» WHAT TO WORK ON
If a line comes after the one containing "Späť na prihlásenie (121, 112)", leave it out; copy every line before it, and that line too, exactly as written, starting from the first line of the entries.

» Pixel coordinate grounding data
*** Block opens ***

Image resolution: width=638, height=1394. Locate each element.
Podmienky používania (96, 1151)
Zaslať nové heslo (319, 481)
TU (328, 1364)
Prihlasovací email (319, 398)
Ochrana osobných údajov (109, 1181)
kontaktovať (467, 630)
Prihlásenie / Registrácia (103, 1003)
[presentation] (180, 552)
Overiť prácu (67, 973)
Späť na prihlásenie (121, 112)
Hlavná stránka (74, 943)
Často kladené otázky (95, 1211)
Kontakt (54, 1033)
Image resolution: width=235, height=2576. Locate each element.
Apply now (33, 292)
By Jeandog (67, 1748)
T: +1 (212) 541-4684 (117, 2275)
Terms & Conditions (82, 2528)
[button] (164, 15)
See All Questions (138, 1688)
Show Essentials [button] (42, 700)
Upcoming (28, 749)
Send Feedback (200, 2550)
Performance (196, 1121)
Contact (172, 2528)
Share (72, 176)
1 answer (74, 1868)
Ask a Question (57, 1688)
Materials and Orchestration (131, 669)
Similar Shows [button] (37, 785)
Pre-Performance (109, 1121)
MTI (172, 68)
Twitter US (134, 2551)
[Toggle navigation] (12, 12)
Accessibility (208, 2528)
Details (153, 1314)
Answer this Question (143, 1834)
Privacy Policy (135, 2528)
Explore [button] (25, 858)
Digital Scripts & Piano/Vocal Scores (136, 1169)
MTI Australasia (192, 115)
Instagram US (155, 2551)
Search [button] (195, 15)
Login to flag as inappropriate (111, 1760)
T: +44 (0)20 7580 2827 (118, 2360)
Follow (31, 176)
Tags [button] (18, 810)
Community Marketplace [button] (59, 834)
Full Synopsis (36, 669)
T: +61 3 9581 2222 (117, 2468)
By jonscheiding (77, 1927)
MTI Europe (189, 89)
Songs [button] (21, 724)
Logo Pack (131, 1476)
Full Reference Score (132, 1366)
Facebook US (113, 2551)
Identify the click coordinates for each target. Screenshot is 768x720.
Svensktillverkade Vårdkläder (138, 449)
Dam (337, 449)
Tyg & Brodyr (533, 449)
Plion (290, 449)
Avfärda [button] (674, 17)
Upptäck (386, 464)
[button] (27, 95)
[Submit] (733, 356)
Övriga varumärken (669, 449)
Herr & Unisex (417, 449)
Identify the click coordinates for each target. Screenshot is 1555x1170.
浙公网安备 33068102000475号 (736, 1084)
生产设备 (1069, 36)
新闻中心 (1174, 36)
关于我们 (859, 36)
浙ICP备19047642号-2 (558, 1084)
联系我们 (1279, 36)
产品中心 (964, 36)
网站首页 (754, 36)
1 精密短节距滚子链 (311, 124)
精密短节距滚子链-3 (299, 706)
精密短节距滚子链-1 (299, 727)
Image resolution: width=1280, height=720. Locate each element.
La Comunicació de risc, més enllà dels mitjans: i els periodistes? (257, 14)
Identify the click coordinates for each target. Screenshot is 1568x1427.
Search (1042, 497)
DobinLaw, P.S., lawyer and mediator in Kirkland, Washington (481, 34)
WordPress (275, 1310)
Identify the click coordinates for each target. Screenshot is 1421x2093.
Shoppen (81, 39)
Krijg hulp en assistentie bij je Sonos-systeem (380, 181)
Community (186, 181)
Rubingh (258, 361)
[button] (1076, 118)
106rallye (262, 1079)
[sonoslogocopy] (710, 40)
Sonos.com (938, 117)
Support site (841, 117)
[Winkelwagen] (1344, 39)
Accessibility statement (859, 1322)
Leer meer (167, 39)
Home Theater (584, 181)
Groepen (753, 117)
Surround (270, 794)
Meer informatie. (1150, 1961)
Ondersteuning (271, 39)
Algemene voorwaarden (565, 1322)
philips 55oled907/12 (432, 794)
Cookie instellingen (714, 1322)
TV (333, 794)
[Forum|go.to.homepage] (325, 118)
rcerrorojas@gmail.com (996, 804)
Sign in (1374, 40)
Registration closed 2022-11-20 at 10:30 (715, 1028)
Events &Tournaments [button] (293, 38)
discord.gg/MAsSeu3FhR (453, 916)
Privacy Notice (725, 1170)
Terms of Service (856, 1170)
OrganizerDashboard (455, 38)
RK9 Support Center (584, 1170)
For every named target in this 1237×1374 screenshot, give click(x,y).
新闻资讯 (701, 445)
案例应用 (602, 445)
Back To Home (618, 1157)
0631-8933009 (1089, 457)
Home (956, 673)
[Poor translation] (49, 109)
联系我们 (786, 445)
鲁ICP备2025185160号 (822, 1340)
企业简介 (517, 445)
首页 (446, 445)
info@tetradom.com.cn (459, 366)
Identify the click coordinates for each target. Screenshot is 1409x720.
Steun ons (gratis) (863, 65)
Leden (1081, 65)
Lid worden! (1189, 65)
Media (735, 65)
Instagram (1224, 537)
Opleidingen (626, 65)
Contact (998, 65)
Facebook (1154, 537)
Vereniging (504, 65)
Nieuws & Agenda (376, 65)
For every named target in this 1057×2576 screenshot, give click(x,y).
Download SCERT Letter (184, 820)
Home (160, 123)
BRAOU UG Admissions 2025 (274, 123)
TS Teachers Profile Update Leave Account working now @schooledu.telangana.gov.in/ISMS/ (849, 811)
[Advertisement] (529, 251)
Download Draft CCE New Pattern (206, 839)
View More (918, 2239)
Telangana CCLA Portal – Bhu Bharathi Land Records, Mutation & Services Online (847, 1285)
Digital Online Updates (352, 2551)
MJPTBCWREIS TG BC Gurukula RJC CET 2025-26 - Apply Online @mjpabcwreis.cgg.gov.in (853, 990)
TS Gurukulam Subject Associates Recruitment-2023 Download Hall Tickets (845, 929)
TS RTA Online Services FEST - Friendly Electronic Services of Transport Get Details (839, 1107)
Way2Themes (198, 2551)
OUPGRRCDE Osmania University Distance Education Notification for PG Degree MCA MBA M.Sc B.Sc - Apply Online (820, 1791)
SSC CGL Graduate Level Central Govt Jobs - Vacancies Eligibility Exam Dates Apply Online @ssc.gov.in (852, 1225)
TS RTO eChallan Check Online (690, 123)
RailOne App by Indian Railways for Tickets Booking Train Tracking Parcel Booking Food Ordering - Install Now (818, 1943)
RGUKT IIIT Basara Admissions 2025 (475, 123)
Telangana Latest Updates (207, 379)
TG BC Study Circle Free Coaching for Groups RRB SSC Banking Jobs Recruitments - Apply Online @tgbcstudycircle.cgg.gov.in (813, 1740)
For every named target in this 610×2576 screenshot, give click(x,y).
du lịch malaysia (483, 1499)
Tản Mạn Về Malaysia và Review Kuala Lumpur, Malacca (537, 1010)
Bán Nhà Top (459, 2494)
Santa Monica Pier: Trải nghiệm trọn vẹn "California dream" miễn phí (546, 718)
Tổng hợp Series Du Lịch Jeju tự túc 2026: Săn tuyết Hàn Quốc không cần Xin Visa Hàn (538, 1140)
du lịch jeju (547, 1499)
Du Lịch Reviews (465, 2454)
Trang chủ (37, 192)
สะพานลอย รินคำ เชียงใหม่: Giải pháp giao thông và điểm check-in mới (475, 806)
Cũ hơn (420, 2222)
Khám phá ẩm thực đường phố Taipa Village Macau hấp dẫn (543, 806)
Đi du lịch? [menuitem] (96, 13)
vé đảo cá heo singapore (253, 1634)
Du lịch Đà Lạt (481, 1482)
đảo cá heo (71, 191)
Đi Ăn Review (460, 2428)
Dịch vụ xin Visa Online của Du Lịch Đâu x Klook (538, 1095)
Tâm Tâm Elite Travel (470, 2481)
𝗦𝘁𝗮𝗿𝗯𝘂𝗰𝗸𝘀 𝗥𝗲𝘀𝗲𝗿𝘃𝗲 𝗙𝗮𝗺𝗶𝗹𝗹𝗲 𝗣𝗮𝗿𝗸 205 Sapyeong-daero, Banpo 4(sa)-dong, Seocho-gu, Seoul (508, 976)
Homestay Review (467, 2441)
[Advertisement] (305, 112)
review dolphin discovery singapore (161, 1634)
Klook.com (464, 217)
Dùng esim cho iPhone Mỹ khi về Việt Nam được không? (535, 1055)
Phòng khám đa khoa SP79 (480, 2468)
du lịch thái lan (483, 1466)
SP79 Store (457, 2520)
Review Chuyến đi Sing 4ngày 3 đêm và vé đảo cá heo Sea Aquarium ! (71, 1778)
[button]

*** Block closes ***

» ANSWER SPACE
Image resolution: width=638, height=1394. Locate each element.
Podmienky používania (96, 1151)
Zaslať nové heslo (319, 481)
TU (328, 1364)
Prihlasovací email (319, 398)
Ochrana osobných údajov (109, 1181)
kontaktovať (467, 630)
Prihlásenie / Registrácia (103, 1003)
[presentation] (180, 552)
Overiť prácu (67, 973)
Späť na prihlásenie (121, 112)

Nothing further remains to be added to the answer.